_RECORDS FOR PROCESSING:_
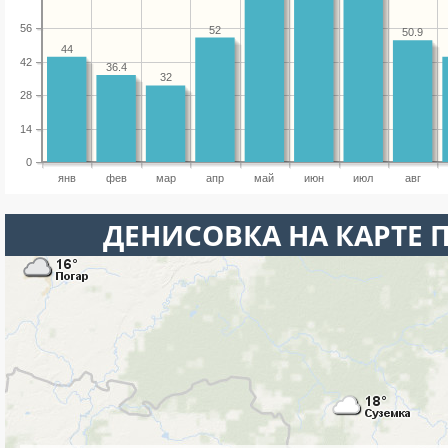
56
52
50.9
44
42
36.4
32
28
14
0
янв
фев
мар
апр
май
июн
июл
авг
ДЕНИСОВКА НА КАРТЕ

==

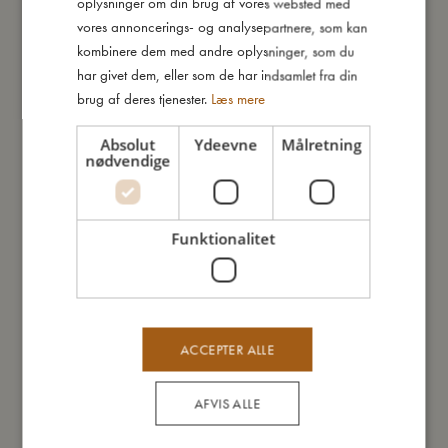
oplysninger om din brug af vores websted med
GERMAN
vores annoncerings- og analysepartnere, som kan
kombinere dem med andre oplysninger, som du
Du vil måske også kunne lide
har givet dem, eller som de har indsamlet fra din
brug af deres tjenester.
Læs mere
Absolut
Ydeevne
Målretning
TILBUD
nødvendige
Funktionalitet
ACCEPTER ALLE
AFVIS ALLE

_WHAT IS NEEDED:_ Go through the listing above, and whenever a line holds the word "oplysninger", copy it.

_SOLVED EXERCISE:_
oplysninger om din brug af vores websted med
kombinere dem med andre oplysninger, som du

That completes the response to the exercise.